La narración de El misterio de las lagunas, fragmentos andinos, dirigida por Atahualpa Lichy (Venezuela, 2011), recorre un camino inverso al de uno de esos reportajes que pasan por documentales y también de lo que sugiere la palabra “misterio” del título, por referencia a otro género cinematográfico. No es como un filme de personajes de Agatha Christie o Sherlock Holmes, en el que al final se resuelve el enigma que se había planteado. Es al revés: del comienzo de videoclip folklórico, con el que el filme simula tener el tranquilizador aspecto de una exaltación turística de las bellezas del país, se llega a las inquietantes preguntas del final sobre rituales que podrían asustar al espectador urbano temeroso del campo, porque son de esos que llaman primitivos aunque han continuado llevándose a cabo a lo largo de la época moderna, y quizás persisten en la actualidad.

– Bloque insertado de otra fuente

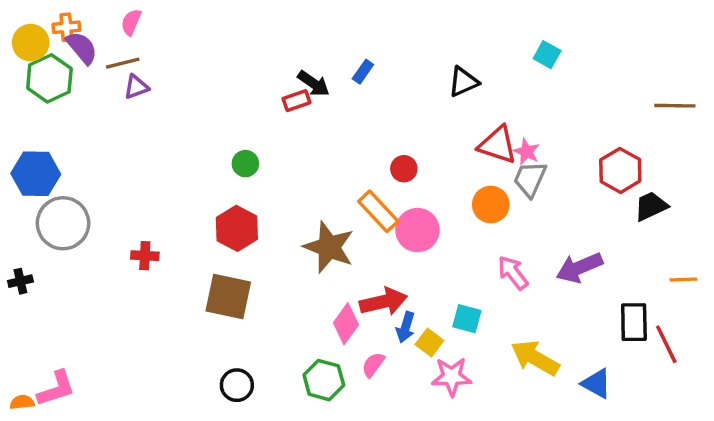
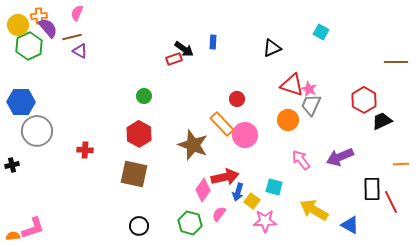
blue rectangle: (363, 72) -> (213, 42), turned -32
purple triangle: (136, 87) -> (80, 51), turned 49

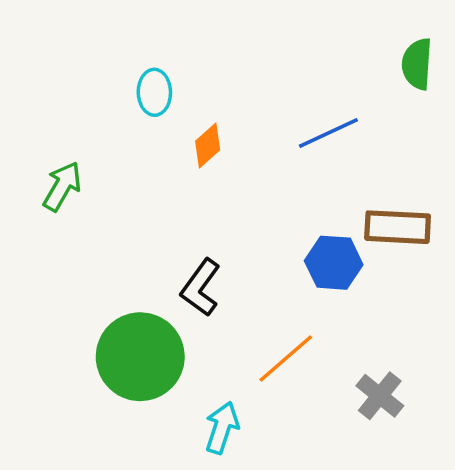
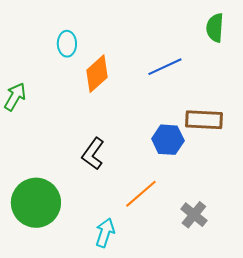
orange diamond: (208, 146) -> (97, 74), size x1.5
green circle: (140, 357) -> (36, 203), moved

Con el material de El misterio de las lagunas, y hasta con el mismo título, podría hacerse la quinta entrega de la serie Indiana Jones, o incluso un filme al estilo de Holocausto caníbal de Ruggero Deodato (Cannibal Holocaust, 1980) o un regreso de los reportajes sensacionalistas de RCTV. Pero en la película esas historias forman parte de la cotidianidad de la gente que vive en los pueblos del sur, en los Andes venezolanos. Si los personajes y su mundo resultan fascinantes, es porque en los seres humanos pueden descubrirse cosas asombrosas si se les presta la atención que merecen. En eso el documental es cercano a la obra de uno de los más importantes realizadores del género: Werner Herzog.

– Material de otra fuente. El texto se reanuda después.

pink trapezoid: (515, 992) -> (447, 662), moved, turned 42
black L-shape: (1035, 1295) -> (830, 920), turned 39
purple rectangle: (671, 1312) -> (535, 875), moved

No hay en la película venezolana una emotiva narración en voice over, como la del cineasta alemán hablando su inglés de científico loco en La cueva de los sueños olvidados (Cave of Forgotten Dreams, 2010), aunque se escuchan algunas preguntas. Pero lo personal del documental de autor se hace manifiesto en este caso, por ejemplo, en la fotografía. El uso de la cámara demuestra que los realizadores tienen, en su manera de ser artistas, algo en común con los personajes de la película, en particular con el virtuoso autodidacta que es un verdadero Jimi Hendrix del violín. Ocurre, por citar una secuencia, cuando hacen tomas aéreas desde un parapente, lo cual es evidente por la sombra del ala en el suelo y por otra gente que se ve volando alrededor. La escena del grupo que toca música folklórica adquiere un toque de locura inspirada cuando las imágenes comienzan a mostrar todo eso alrededor.

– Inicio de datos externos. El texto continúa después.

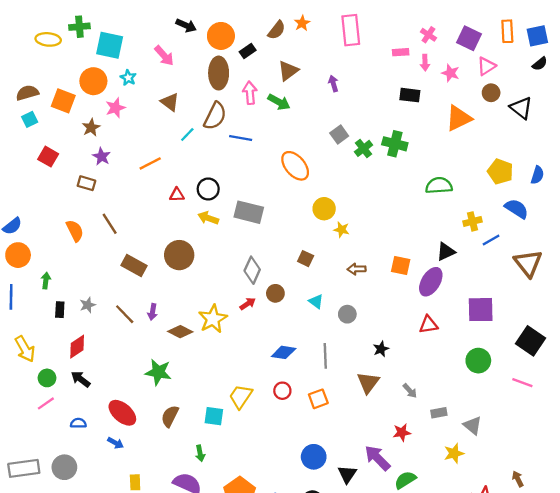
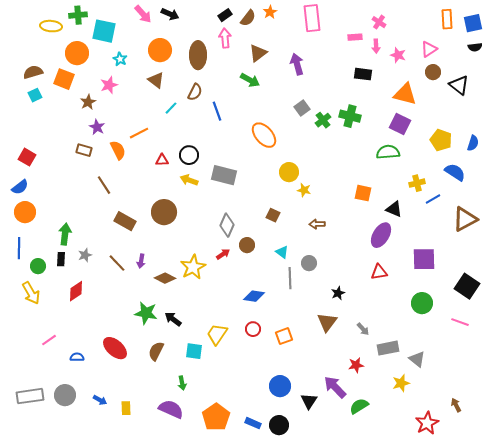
orange circle: (221, 36) -> (160, 50), moved
purple square: (469, 38) -> (400, 124), moved
black rectangle: (248, 51) -> (225, 15), moved
pink arrow: (164, 56) -> (143, 14), moved
black semicircle: (540, 64) -> (475, 47), turned 32
orange circle: (93, 81) -> (77, 53), moved
purple arrow: (333, 83) -> (297, 64), size x1.5
pink arrow: (250, 93) -> (225, 38), moved
brown semicircle: (215, 116) -> (195, 92), size x0.7
orange triangle: (459, 118) -> (405, 94), turned 40
blue line: (241, 138) -> (217, 111), turned 60
red square: (48, 157) -> (27, 157), moved
orange semicircle: (75, 231) -> (118, 150), moved
black triangle: (446, 252) -> (394, 209), turned 48
brown triangle: (528, 263) -> (465, 219), turned 40
orange square: (401, 266) -> (363, 193), moved
green arrow: (46, 281) -> (65, 234), moved, size x1.5
gray line: (325, 356) -> (290, 278), moved
green circle: (47, 378) -> (38, 266), moved
black arrow: (81, 379) -> (173, 319), moved
gray rectangle: (439, 413) -> (388, 348), size x1.5
blue arrow: (115, 443) -> (100, 400), moved

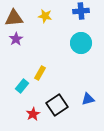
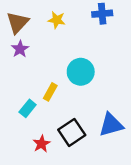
brown triangle: (14, 18) -> (17, 22), turned -42
cyan circle: (81, 43) -> (81, 72), moved
blue triangle: (88, 99) -> (111, 125), size x1.5

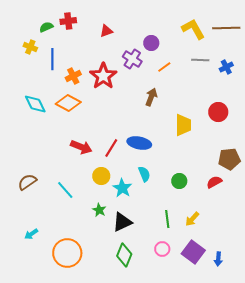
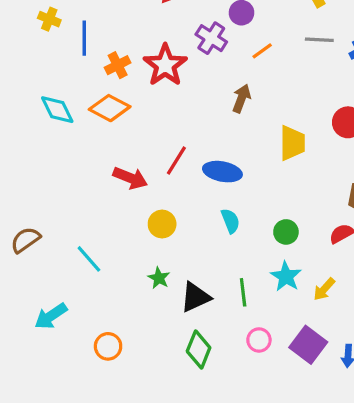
red line: (111, 148) -> (176, 160), moved
brown semicircle: (27, 182) -> (25, 240), moved
cyan star: (122, 188) -> (286, 276), moved
cyan line: (65, 190) -> (89, 259), moved
green line: (167, 219) -> (243, 292), moved
yellow arrow: (192, 219) -> (324, 289), moved
cyan arrow: (31, 234) -> (51, 316), size x1.5
orange circle: (67, 253) -> (108, 346), size x0.6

También es afín El misterio de las lagunas a la idiosincrasia de sus personajes en la forma como está estructurada la narración. La resonancia intelectual que podría tener la palabra “fragmentos” del título es engañosa en ese sentido, aunque el espectador que estudió Humanidades no dejará de encontrar una divertida referencia al ser para muerte del filósofo existencialista Martin Heidegger en una señora que sale en la película. El conjunto de los episodios, que están conectados mediante la recurrencia del motivo de la música y por las canciones compuestas por Rafael Salazar, interpretadas por Cecilia Todd, Francisco Pacheco e Iván Pérez Rossi, entre otros, se parece a un espectáculo popular de variedades, que en este caso incluye humor y también un par de números que tienen algo de circo, además de los misterios del título. A darle esa cercanía a la gente contribuye también la presencia del director en algunas funciones. Presenta la película y conversa luego de la exhibición con el público, como si hubiera llegado cargando los rollos en una mula. Quizás, al salir de la sala, alguno imaginará que, de la misma manera, el cineasta montado se irá.